Background:  Recently, cases of severe liver disease of an unknown origin have been reported in HIV-infected patients without hepatitis B (HBV) or C (HCV) co-infection. An association with previous prolonged didanosine (ddI) exposure has been suggested. The objective of this study was to look for the presence of moderate-severe liver fibrosis (MSLF) of uncertain origin in a cohort of HIV-infected patients.

Methods:  This was a cross-sectional study. We evaluated the presence of MSLF using transient hepatic elastography (THE) in consecutive HIV-infected patients who attended our Infectious Diseases Unit and who did not have HBV or HCV co-infection or evidence of autoimmune or metabolic liver disease or acute hepatotoxicity. A liver stiffness >7.1 kilopascal (kPa) was chosen to define MSLF. In those patients showing MSLF, we exclude occult HBV or HCV infection by testing plasma for the presence of HBV DNA or HCV RNA using polymerase chain reactions assays. Liver biopsy was also performed in those patients with a liver stiffness >7.1 kPa.
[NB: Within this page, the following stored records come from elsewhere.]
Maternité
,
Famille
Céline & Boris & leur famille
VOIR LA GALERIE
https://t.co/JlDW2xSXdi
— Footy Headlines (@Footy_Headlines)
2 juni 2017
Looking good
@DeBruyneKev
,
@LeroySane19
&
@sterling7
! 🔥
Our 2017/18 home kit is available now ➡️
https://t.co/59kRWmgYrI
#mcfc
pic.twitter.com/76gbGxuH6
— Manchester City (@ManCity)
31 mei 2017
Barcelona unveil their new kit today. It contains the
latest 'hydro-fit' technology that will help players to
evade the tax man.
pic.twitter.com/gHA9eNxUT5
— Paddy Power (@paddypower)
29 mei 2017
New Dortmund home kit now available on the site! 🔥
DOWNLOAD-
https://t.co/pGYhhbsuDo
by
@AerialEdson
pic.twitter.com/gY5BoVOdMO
Results:  We included 45 patients. The median value (Q1-Q3) of liver stiffness in the study population was 4.5 kPa (3.8 to 5.5). MSLF was present in 4 (8.8%) patients. Occult HBV or HCV infection was excluded in the 4 cases. One patient with a liver stiffness of 7.8 kPa, who had not previously received ddI treatment and did not report alcohol consumption, did not undergo a liver biopsy because he was lost to the follow-up. In a second individual, who showed a liver stiffness of 10.2 kPa, liver biopsy was completely normal. In the third patient, liver stiffness was 14.5 kPa; he was a severe alcohol drinker and had received ddI for 65 months. Liver biopsy revealed typical histological findings of chronic alcoholic liver disease. The last patient showed a liver stiffness of 26 kPa; he did not report alcohol consumption in the last 6 years, but previously had been a heavy drinker. Additionally, he had been exposed to ddI for 69 months. Liver biopsy revealed only moderate microvesicular steatosis.
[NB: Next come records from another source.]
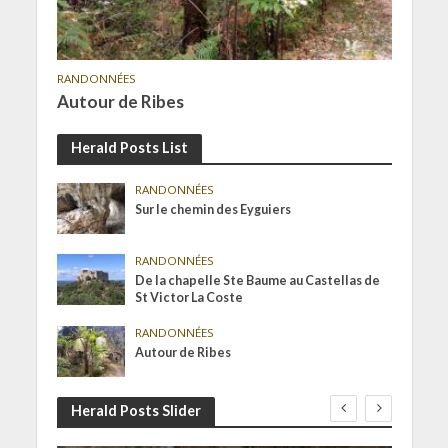
RANDONNÉES
Autour de Ribes
Herald Posts List
RANDONNÉES
Sur le chemin des Eyguiers
RANDONNÉES
De la chapelle Ste Baume au Castellas de
St Victor La Coste
RANDONNÉES
Autour de Ribes
Herald Posts Slider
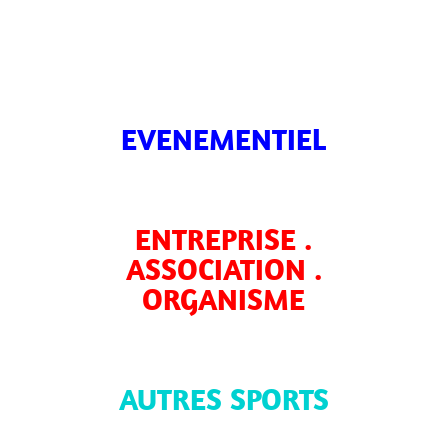
EVENEMENTIEL
ENTREPRISE .
ASSOCIATION .
ORGANISME
AUTRES SPORTS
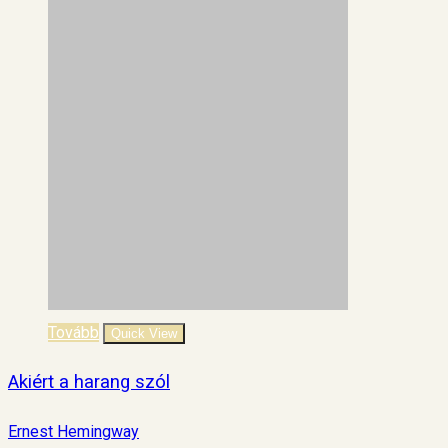
Tovább
Quick View
Akiért a harang szól
Ernest Hemingway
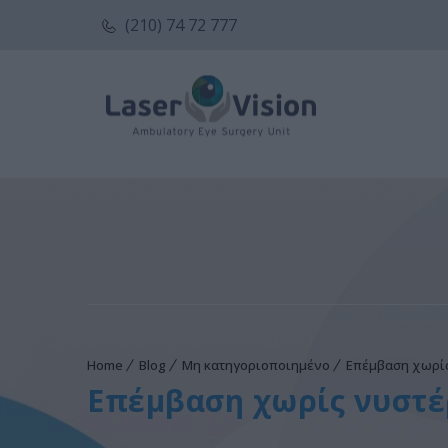
(210) 74 72 777
Home
Blog
Μη κατηγοριοποιημένο
Επέμβαση χωρίς
Επέμβαση χωρίς νυστέ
Conclusions:  THE reveals values of MSLF in a significant proportion of HIV-infected patients without HBV or HCV co-infection. Alcoholic liver disease or false positives of THE may explain most of these cases. Thus, liver biopsy should be performed in patients suspected of presenting MSLF. According to these data, the prevalence of MSLF of uncertain origin seems to be very low.